Paul fired right at her face, but she merely swept her head from side to side. “Fire, dammit!” he yelled to his wife, and Flor banged away with a second shot. Jenny hesitated, so the cowboy sent a blast right at her. She shook her head, looked about, then turned resignedly and started back to the Crown Vee pastures, where the other buffalo were grazing peacefully.

Tim Grebe kept his promise, He arranged a deal for the sale of Garrett’s bulls to a bologna factory, but when the butcher phoned to complete the details, Garrett lost heart and said, “Sorry, I’ve changed my mind. I couldn’t possibly sell you the bulls.” He then summoned his foreman and said, “There’s got to be some smaller ranch around here that could use thirty good bulls. Sell them for whatever you can get. Give them away, if you have to.” He’d be damned if he’s sell prime Herefords to be ground up for sandwich meat.
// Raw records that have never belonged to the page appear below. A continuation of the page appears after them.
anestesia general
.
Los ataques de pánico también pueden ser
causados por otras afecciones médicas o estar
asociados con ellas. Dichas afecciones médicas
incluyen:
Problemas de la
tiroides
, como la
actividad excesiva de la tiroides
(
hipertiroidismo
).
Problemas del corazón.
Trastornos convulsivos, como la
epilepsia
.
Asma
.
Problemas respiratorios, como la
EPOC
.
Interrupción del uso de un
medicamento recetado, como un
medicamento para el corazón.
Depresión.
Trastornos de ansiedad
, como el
When the foreman left, Garrett stormed about the castle in a state of anxiety. He had made a major decision and already it was haunting him. Once he grabbed me by the arm, saying earnestly, “You can see my position, can’t you, Vernor? I can’t run this ranch as a hobby. And if the Simmentals will bring in, more money, I’ve got to consider them.” I nodded.

Then he snapped his fingers and shouted to Flor, “It’s time I visited the family. I’ve had some of my best ideas when I’ve been up there,” and within fifteen minutes he and Flor had packed and we were speeding north to the reservation in western Wyoming where the remnants of the Arapaho tribe were sequestered.
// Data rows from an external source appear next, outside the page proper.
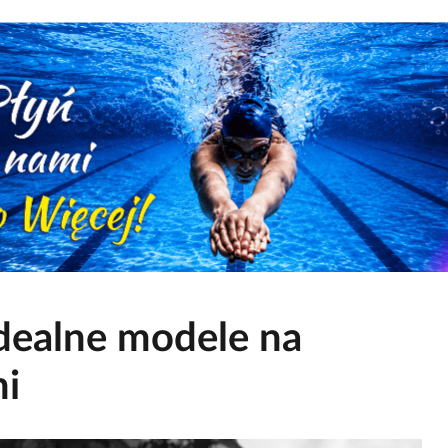
Idealne modele na
ni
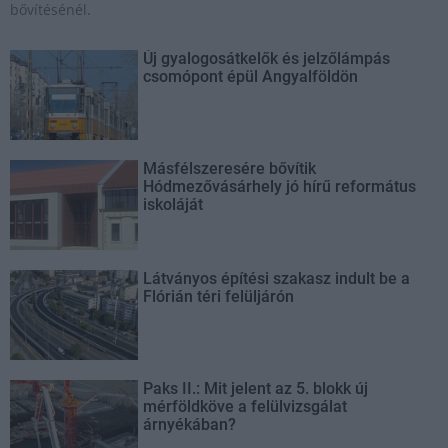
bővítésénél.
Új gyalogosátkelők és jelzőlámpás
csomópont épül Angyalföldön
Másfélszeresére bővítik
Hódmezővásárhely jó hírű református
iskoláját
Látványos építési szakasz indult be a
Flórián téri felüljárón
Paks II.: Mit jelent az 5. blokk új
mérföldköve a felülvizsgálat
árnyékában?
Each year, from the time he was a small boy, Garrett had visited his Indian relatives, taking them presents. Most of his friends in Colorado overlooked the fact that he was part Indian, five thirty-seconds, if you traced it out on the chart in the breed book.
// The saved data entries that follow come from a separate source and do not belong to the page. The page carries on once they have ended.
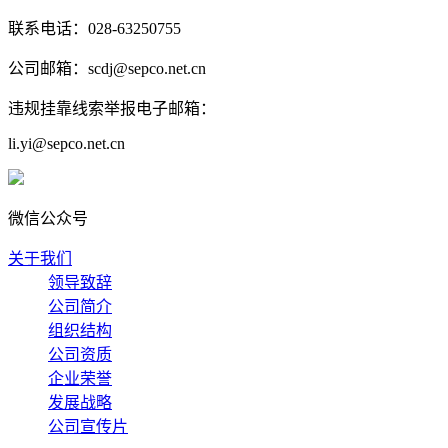
联系电话：028-63250755
公司邮箱：scdj@sepco.net.cn
违规挂靠线索举报电子邮箱：
li.yi@sepco.net.cn
微信公众号
关于我们
领导致辞
公司简介
组织结构
公司资质
企业荣誉
发展战略
公司宣传片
“I’ve never been a professional Indian apologist,” he told me as we sped along the great empty roads of Wyoming, “and I’ve always refrained from trying to capitalize on that heritage for political effect, but I do sometimes feel like a true Indian. At least I’m sympathetic to their problems, and if I were twenty years younger, I suppose I’d be one of the gun-toting activists.”

As we neared the reservation he became moody, and I could see that he was now regretting his impulse. On his previous visit he had found his various aunts and uncles caught in despondency, and now as we drove onto the Indian lands he said prayerfully, “God, I hope they’re in better shape this time.”

They weren’t. Aunt Augusta, bitter and ancient, launched her mournful litany the moment we arrived: “Government says we can have a recreation hall, but the damned Shoshone want it on their land and we want it on ours, and we may have to go to war against them.” The Arapaho-Ute antagonism was as venomous as it had been in 1750. The Shoshone were an offshoot of the Ute and nurtured the animosity that had always existed between the two tribes, made permanent by that unfortunate mistake in 1873 when President Arthur gave permission for the remnant of the Arapaho to share the reservation formerly occupied only by the Shoshone. There was enough land for two tribes, more than enough, but not when those tribes were mortal enemies.